I don't think there is actually a law anywhere that says you need to obtain the rights to copyright material to read/view them. The person or organisation showing it to you, which might be yourself, needs to have a license. Otherwise things like libraries couldn't exist and you wouldn't be allowed to lend books or even have books in your house that other family members can read.
Not saying that particularly impacts your argument about OpenAI, because an LLM in training is not a person. It is transforming data from one format to another for later consumption by people. Therefore they probably would need a license.
I mean, look at it this way. Let's say you purchase a Woody Allen film on DVD. Will anyone seriously prosecute you for watching it at home together with your friends? No, that falls within normal usage.

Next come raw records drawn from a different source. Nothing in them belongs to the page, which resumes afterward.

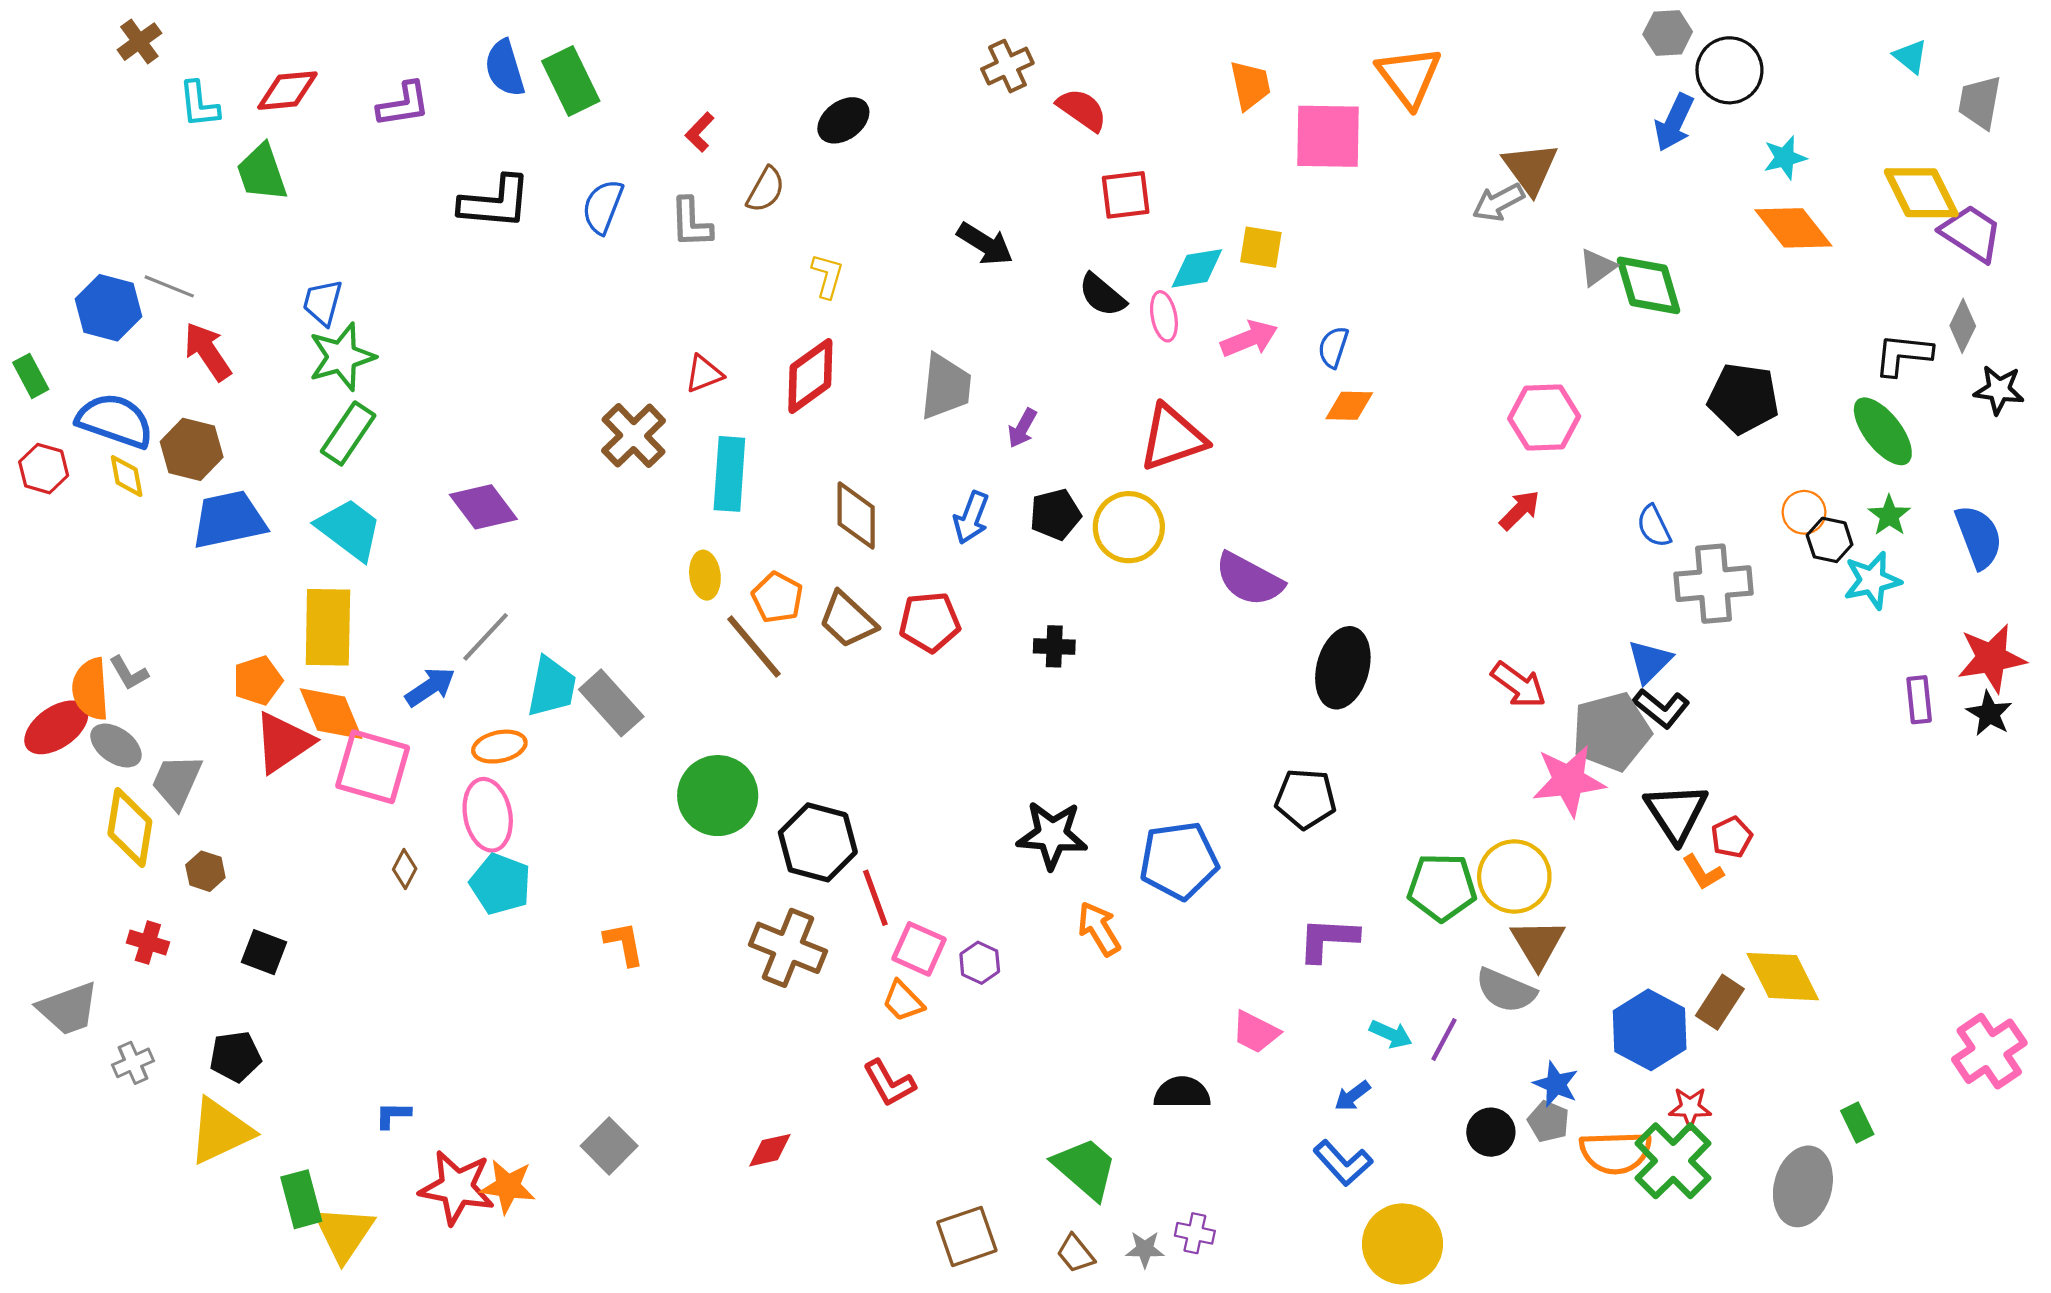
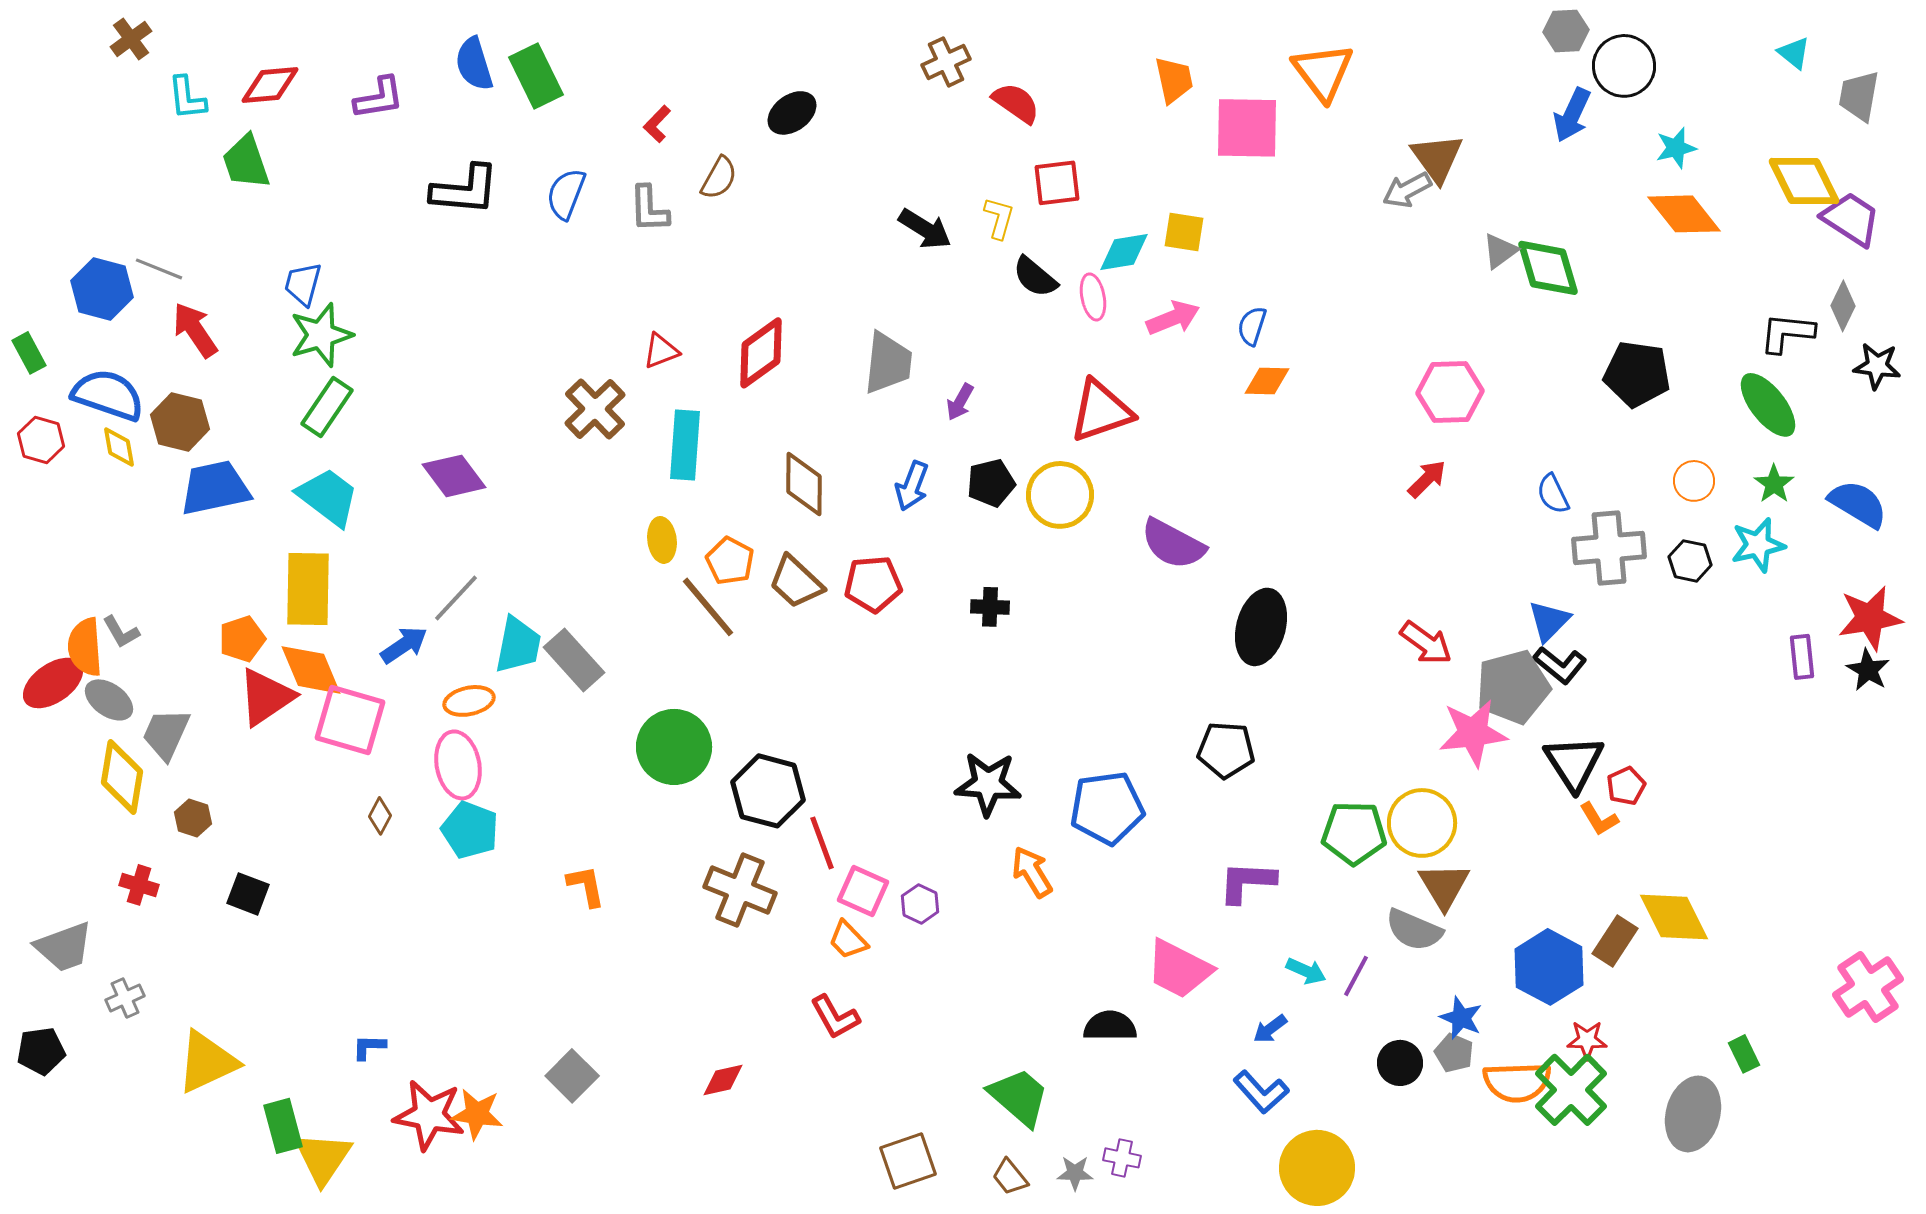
yellow L-shape: (827, 276) -> (999, 218), moved
blue semicircle: (1979, 537) -> (1858, 504), turned -38
black hexagon: (1830, 540) -> (1690, 561), moved
pink trapezoid: (1256, 1032) -> (1179, 969), size x1.5
black pentagon: (235, 1056) -> (41, 1051), moved

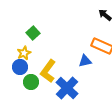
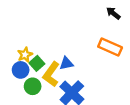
green square: (33, 33) -> (37, 63), moved
blue triangle: (85, 61) -> (66, 63), moved

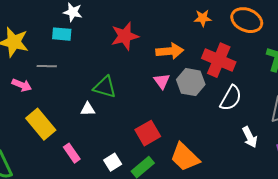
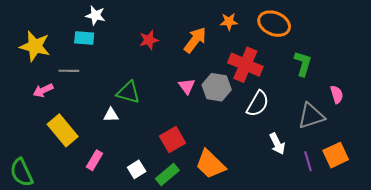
red star: (125, 36) -> (149, 40), size x0.7
orange arrow: (170, 51) -> (195, 40), moved, turned -48
pink arrow: (22, 85) -> (43, 90), turned 132
pink rectangle: (72, 153) -> (94, 160), turned 66

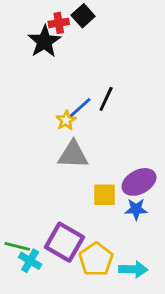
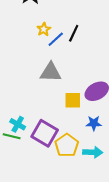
yellow star: (66, 120) -> (44, 29), moved
blue star: (136, 209) -> (94, 123), moved
cyan cross: (30, 261) -> (18, 124), moved

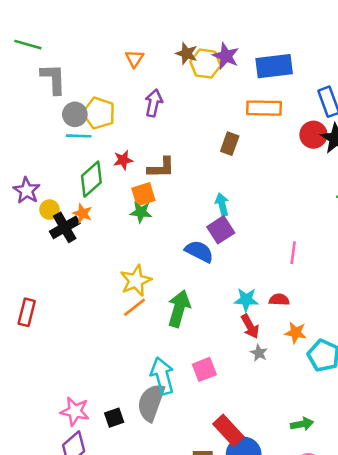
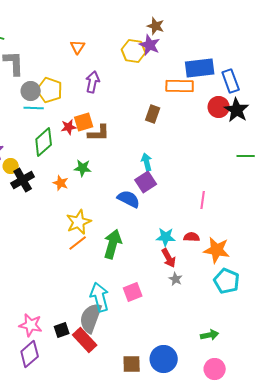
brown star: (187, 53) -> (156, 26), moved
blue rectangle: (274, 66) -> (200, 68), moved
orange square: (143, 194) -> (84, 122), moved
orange star: (82, 213) -> (61, 183), moved
orange star: (296, 333) -> (217, 250), moved, size x1.5
red rectangle: (228, 430) -> (85, 340), moved

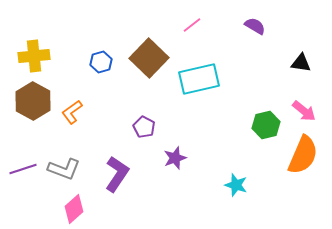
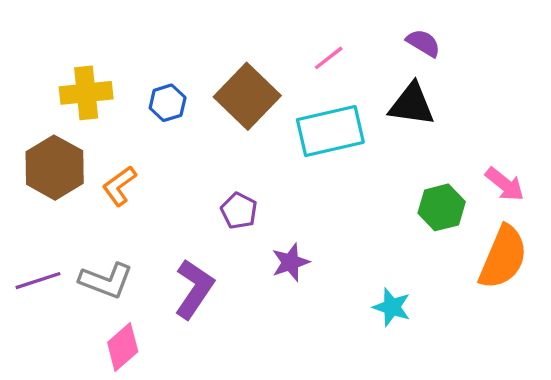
pink line: (192, 25) -> (329, 58), moved
yellow cross: (34, 56) -> (86, 93), moved
black triangle: (301, 63) -> (412, 104), moved, size x1.4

But let's say you now organise a local watching event with the same DVD for 200 people in a hall somewhere, and charge everyone, whatever, $6 - just to cover the hall expenses. Will you be prosecuted? Very likely. Libraries are probably under some sort of "fair use" regulation due to public interest and such. They don't quite generate profit with their line of work - nor should they!
Right, but those 200 people won't be prosecuted for watching it, which was my point. The example I was thinking about when posting would be putting up a copy of copyright art in a public place. The people in the public place are not breaking the law by looking at it, only the person who placed it... well even then, would the workers who put it up be liable? Probably not, it's not reasonable for someone who puts up billboards to check the copyright license.
I do agree with this example in general. But I guess from my point of view, the OpenAI comes across more like the person enabling the use of copyrighted art, and would thus be subject to copyright regulations. Their users I'd see rather as the people viewing the art in public, perhaps unaware of the copyright restrictions. But it also seems like these discussions in themselves are a bit of distraction. If the LLMs worked exactly as they are being hyped up for the third year now, I think we all would get behind the effort. Who would care about copyrights if a magic machine could lead us into the so-called post-scarcity world, right? But sadly it does not appear to be nowhere near that goal, nor will it be, based on what we know about how the technology works. So here we are, discussing if mechanical parrots should read our books :)
Not saying that particularly impacts your argument about OpenAI, because an LLM in training is not a person. It is transforming data from one format to another for later consumption by people. Therefore they probably would need a license.